How It Works in Practice
Governance should start by treating the agent as a separate workload identity, not as a copy of the human user. That means the human approves a task, but the agent receives NHI lifecycle controls, not permanent inheritance. Best practice is evolving toward intent-based authorisation, where policy checks what the agent is trying to do at request time, alongside task context, data sensitivity, and expiry. The operational model is closer to CSA MAESTRO agentic AI threat modeling framework than classic IAM because it has to account for branching execution paths and tool chaining.
Strong controls usually include:
- Just-in-time credential provisioning for each task, with short TTLs and automatic revocation on completion.
- Ephemeral secrets instead of reusable API keys, tokens, or certificates.

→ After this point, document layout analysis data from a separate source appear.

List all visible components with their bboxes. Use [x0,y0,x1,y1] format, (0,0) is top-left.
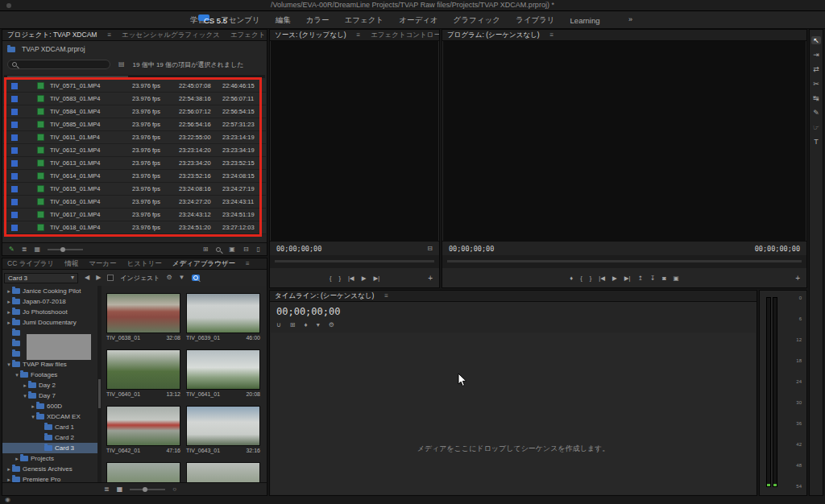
ingest-settings-wrench-icon[interactable]: ⚙ [166,275,172,281]
clip-row[interactable]: TIV_0571_01.MP423.976 fps22:45:07:0822:4… [3,80,266,93]
media-thumbnail-cell[interactable] [106,462,180,482]
tab-history[interactable]: ヒストリー [127,259,162,269]
selection-tool[interactable]: ↖ [811,36,821,44]
tab-info[interactable]: 情報 [64,259,78,269]
timeline-settings-wrench-icon[interactable]: ⚙ [329,321,334,328]
workspace-tab[interactable]: ライブラリ [516,15,555,26]
tab-program[interactable]: プログラム: (シーケンスなし) [447,31,540,40]
folder-tree[interactable]: ▸Janice Cooking Pilot ▸Japan-07-2018 ▸Jo… [2,286,97,482]
new-search-bin-icon[interactable]: ▤ [118,61,125,68]
button-editor-icon[interactable]: + [428,274,433,283]
clip-list[interactable]: TIV_0571_01.MP423.976 fps22:45:07:0822:4… [3,80,266,234]
clip-row[interactable]: TIV_0616_01.MP423.976 fps23:24:27:2023:2… [3,196,266,209]
tab-effect-controls[interactable]: エフェクトコントロール [371,31,439,40]
step-back-icon[interactable]: |◀ [348,275,354,282]
label-color-chip[interactable] [11,96,18,102]
clip-row[interactable]: TIV_0611_01.MP423.976 fps23:22:55:0023:2… [3,131,266,144]
list-scrollbar[interactable] [4,75,265,78]
clip-row[interactable]: TIV_0583_01.MP423.976 fps22:54:38:1622:5… [3,93,266,105]
clip-row[interactable]: TIV_0617_01.MP423.976 fps23:24:43:1223:2… [3,209,266,221]
tree-item[interactable]: ▾TVAP Raw files [2,359,97,370]
step-back-icon[interactable]: |◀ [599,275,605,282]
video-thumbnail[interactable] [106,293,180,333]
tree-item[interactable]: ▸Day 2 [2,380,97,390]
zoom-slider[interactable] [48,249,83,250]
monitor-settings-icon[interactable]: ⊟ [427,246,433,252]
thumbnail-grid[interactable]: TIV_0638_0132:08 TIV_0639_0146:00 TIV_06… [102,286,266,482]
tree-item[interactable]: ▸Jumi Documentary [2,317,97,328]
new-bin-icon[interactable]: ▣ [229,246,235,253]
timeline-display-settings-icon[interactable]: ▾ [317,321,320,328]
label-color-chip[interactable] [11,122,18,128]
add-marker-icon[interactable]: ♦ [570,275,573,282]
media-thumbnail-cell[interactable]: TIV_0638_0132:08 [106,293,180,341]
workspace-tab[interactable]: Learning [570,16,600,25]
source-scrub-bar[interactable] [270,255,439,268]
workspace-tab-active[interactable]: CS 5.5 [198,14,209,21]
media-thumbnail-cell[interactable]: TIV_0641_0120:08 [186,349,260,397]
file-type-filter-icon[interactable]: ▼ [179,275,185,281]
chevron-right-icon[interactable]: ▸ [6,466,12,473]
media-thumbnail-cell[interactable]: TIV_0639_0146:00 [186,293,260,341]
tree-item[interactable]: Card 1 [2,422,97,432]
find-icon[interactable] [216,247,221,252]
video-thumbnail[interactable] [186,406,260,446]
program-viewer[interactable] [443,41,806,241]
source-select[interactable]: Card 3 ▾ [4,273,78,283]
list-view-icon[interactable]: ≣ [22,246,27,253]
chevron-right-icon[interactable]: ▸ [22,382,28,389]
panel-menu-icon[interactable]: ≡ [246,260,250,267]
panel-menu-icon[interactable]: ≡ [356,31,360,39]
extract-icon[interactable]: ↧ [650,275,655,282]
new-item-icon[interactable]: ⊟ [243,246,249,253]
icon-view-icon[interactable]: ▦ [34,246,40,253]
track-select-forward-tool[interactable]: ⇥ [813,51,819,59]
label-color-chip[interactable] [11,134,18,141]
writable-toggle-icon[interactable]: ✎ [9,246,15,253]
clip-row[interactable]: TIV_0613_01.MP423.976 fps23:23:34:2023:2… [3,157,266,170]
tab-project[interactable]: プロジェクト: TVAP XDCAM [7,31,97,40]
ripple-edit-tool[interactable]: ⇄ [813,65,819,73]
chevron-right-icon[interactable]: ▸ [6,288,12,295]
label-color-chip[interactable] [11,212,18,218]
workspace-overflow-icon[interactable]: » [628,15,632,23]
video-thumbnail[interactable] [186,349,260,390]
video-thumbnail[interactable] [106,349,180,390]
play-icon[interactable]: ▶ [362,275,367,282]
panel-menu-icon[interactable]: ≡ [550,31,554,39]
workspace-tab[interactable]: カラー [306,15,330,26]
chevron-down-icon[interactable]: ▾ [30,414,36,420]
video-thumbnail[interactable] [106,462,180,482]
hand-tool[interactable]: ☞ [813,123,819,131]
video-thumbnail[interactable] [106,406,180,446]
forward-icon[interactable]: ▶ [96,275,101,281]
panel-menu-icon[interactable]: ≡ [384,292,388,300]
status-eye-icon[interactable]: ◉ [5,496,10,503]
source-viewer[interactable] [271,41,438,241]
tab-effects[interactable]: エフェクト [230,31,266,40]
tree-item[interactable]: ▸Janice Cooking Pilot [2,286,97,296]
chevron-right-icon[interactable]: ▸ [6,477,12,483]
back-icon[interactable]: ◀ [85,275,89,281]
tab-media-browser[interactable]: メディアブラウザー [172,259,235,269]
slip-tool[interactable]: ↹ [813,94,819,102]
search-toggle-icon[interactable] [192,275,200,281]
tree-item[interactable]: ▸Jo Photoshooot [2,307,97,317]
mark-out-icon[interactable]: } [338,275,341,282]
tab-essential-graphics[interactable]: エッセンシャルグラフィックス [122,31,220,40]
media-thumbnail-cell[interactable]: TIV_0643_0132:16 [186,406,260,453]
thumbnail-size-slider[interactable] [130,489,165,490]
mark-in-icon[interactable]: { [580,275,582,282]
pen-tool[interactable]: ✎ [813,109,819,117]
label-color-chip[interactable] [11,147,18,154]
label-color-chip[interactable] [11,186,18,192]
comparison-view-icon[interactable]: ▣ [674,275,679,282]
breadcrumb[interactable]: TVAP XDCAM.prproj [22,45,85,53]
chevron-down-icon[interactable]: ▾ [6,361,12,368]
thumbnail-view-icon[interactable]: ▦ [117,485,123,493]
trash-icon[interactable]: ▯ [257,246,260,253]
tree-item-selected[interactable]: Card 3 [2,443,97,453]
tree-item[interactable]: ▸600D [2,401,97,411]
chevron-right-icon[interactable]: ▸ [30,403,36,410]
chevron-right-icon[interactable]: ▸ [14,456,20,462]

- Workload identity proof for the agent, such as SPIFFE or OIDC-backed identity, so the system knows what is acting, not just who approved it.
- Policy-as-code decisions at runtime, using context-aware rules rather than fixed role bundles.
- Continuous logging of tool calls, data access, and delegation changes so revocation is auditable.
That approach aligns with the broader NHI governance model described in the Ultimate Guide to NHIs — Key Challenges and Risks and the NIST Cybersecurity Framework 2.0 emphasis on access control, monitoring, and recovery. These controls tend to break down when agents can self-trigger retries, spawn sub-agents, or reuse cached context across systems because the approval boundary no longer matches the execution boundary.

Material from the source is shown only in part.